→ What is needed
Every line from the one containing "iramente do nível" to the one containing "nça na matéria-prima" in the records below, both included, must be set down exactly, and no other line.

Source records section start

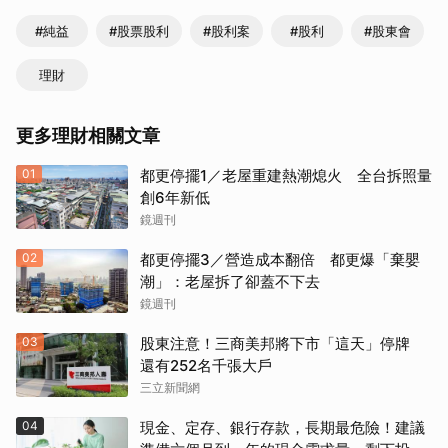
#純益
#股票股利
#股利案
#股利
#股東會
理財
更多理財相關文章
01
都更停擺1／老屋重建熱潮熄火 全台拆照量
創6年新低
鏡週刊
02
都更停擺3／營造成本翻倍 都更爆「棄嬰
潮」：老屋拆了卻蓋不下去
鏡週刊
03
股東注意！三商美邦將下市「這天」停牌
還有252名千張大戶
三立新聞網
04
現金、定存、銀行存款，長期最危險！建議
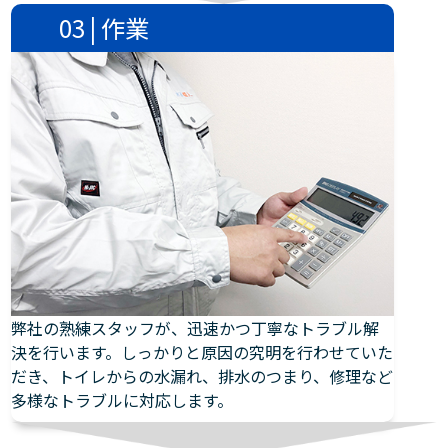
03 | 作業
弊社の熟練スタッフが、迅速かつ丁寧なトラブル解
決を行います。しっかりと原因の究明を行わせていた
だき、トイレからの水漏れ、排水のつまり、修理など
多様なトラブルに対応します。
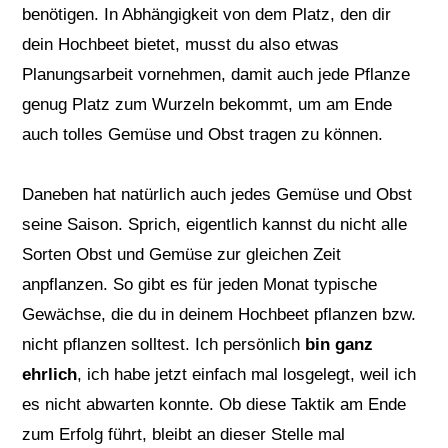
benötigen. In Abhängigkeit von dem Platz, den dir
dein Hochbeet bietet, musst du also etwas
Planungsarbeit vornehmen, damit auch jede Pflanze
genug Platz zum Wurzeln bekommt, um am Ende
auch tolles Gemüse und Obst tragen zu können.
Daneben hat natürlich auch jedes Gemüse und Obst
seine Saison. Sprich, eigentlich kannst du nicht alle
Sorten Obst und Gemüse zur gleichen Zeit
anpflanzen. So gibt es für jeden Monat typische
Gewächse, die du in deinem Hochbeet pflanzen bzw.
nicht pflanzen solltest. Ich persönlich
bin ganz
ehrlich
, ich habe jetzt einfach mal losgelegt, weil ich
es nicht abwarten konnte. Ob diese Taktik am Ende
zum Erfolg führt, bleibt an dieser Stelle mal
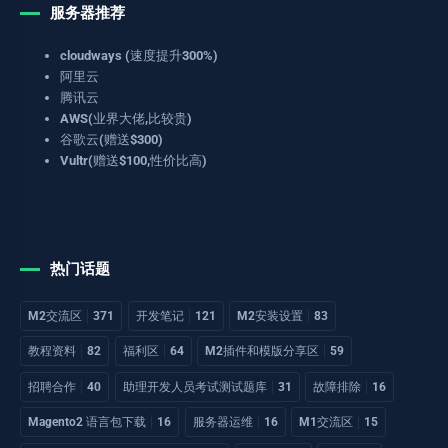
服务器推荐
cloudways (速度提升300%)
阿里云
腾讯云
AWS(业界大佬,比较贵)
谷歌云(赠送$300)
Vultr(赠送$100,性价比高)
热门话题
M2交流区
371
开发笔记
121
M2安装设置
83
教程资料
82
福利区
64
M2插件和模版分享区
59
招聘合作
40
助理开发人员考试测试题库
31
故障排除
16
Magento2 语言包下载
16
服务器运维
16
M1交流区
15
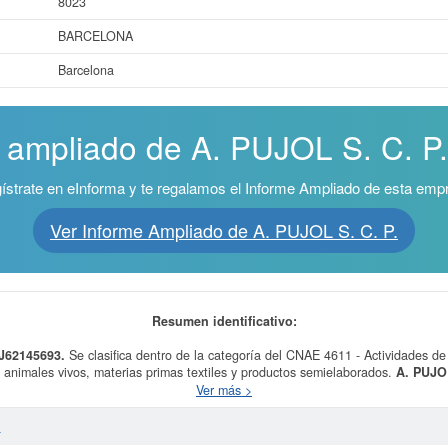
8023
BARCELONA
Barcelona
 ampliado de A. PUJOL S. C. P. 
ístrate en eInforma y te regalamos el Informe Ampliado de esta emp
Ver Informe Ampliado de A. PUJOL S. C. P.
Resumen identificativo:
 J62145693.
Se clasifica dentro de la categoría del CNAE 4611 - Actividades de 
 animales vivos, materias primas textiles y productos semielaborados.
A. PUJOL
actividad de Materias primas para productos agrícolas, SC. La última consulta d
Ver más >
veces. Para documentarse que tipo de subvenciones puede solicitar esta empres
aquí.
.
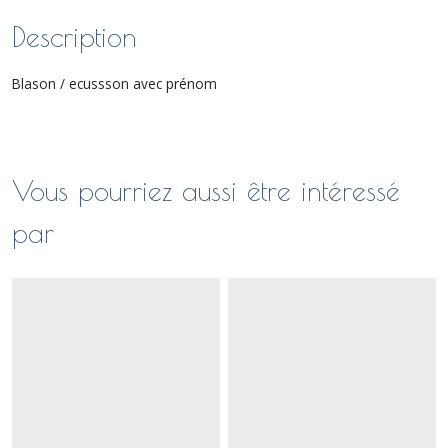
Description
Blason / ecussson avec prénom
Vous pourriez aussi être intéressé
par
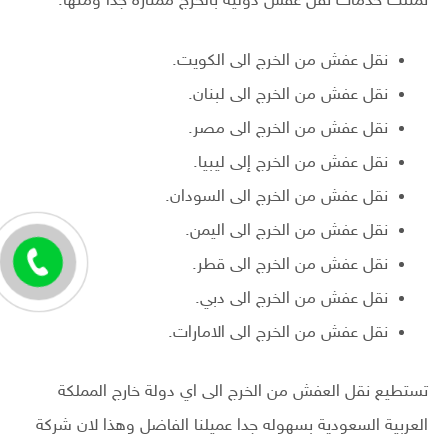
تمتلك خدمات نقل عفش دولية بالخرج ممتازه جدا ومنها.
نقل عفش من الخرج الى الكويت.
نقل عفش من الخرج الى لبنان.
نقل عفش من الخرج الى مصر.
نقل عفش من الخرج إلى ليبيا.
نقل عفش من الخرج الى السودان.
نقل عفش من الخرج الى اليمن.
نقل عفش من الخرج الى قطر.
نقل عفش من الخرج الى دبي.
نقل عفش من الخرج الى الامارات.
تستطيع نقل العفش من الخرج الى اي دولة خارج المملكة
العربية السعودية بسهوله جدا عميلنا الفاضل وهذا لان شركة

Source records section end
Source records section start

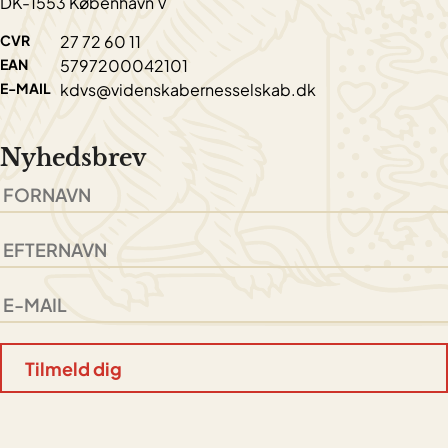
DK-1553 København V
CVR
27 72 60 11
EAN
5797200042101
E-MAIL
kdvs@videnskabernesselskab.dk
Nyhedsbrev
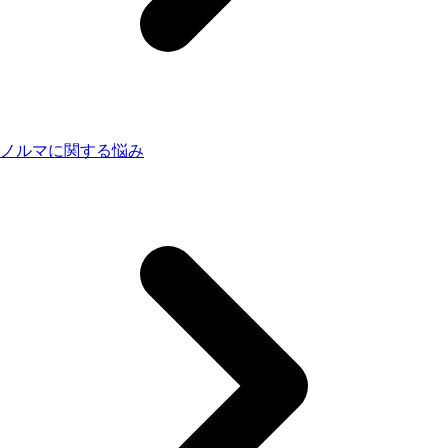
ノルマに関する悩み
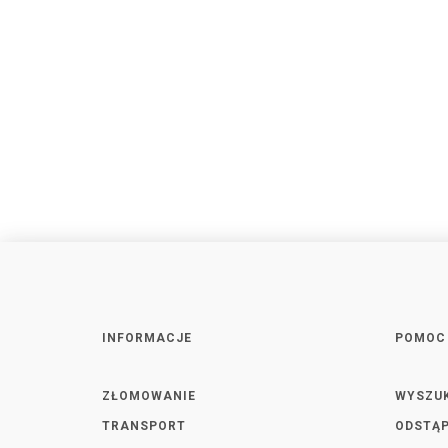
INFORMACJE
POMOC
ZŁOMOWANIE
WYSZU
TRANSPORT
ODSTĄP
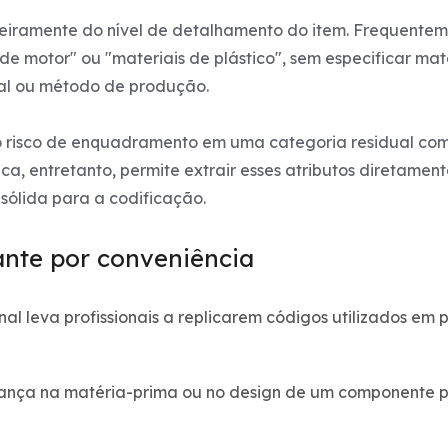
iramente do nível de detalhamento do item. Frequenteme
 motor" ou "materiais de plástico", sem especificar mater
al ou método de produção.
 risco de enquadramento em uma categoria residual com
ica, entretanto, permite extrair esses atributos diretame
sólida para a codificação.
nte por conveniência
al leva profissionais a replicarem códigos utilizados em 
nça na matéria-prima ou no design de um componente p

Source records section end
Source records section start

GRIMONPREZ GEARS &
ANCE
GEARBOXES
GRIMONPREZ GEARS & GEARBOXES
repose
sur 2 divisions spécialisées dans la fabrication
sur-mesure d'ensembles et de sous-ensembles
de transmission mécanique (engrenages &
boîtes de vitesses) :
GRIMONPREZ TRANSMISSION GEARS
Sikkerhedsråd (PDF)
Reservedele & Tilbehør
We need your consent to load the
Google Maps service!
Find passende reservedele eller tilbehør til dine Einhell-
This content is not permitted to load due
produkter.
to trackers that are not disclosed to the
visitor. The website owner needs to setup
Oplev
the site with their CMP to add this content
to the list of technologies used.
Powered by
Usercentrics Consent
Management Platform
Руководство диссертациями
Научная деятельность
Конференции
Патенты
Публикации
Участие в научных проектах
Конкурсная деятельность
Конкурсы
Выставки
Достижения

Source records section end

→ Response area
iramente do nível de detalhamento do item. Frequenteme
 motor" ou "materiais de plástico", sem especificar mater
al ou método de produção.
 risco de enquadramento em uma categoria residual com
ica, entretanto, permite extrair esses atributos diretame
sólida para a codificação.
nte por conveniência
al leva profissionais a replicarem códigos utilizados em 
nça na matéria-prima ou no design de um componente p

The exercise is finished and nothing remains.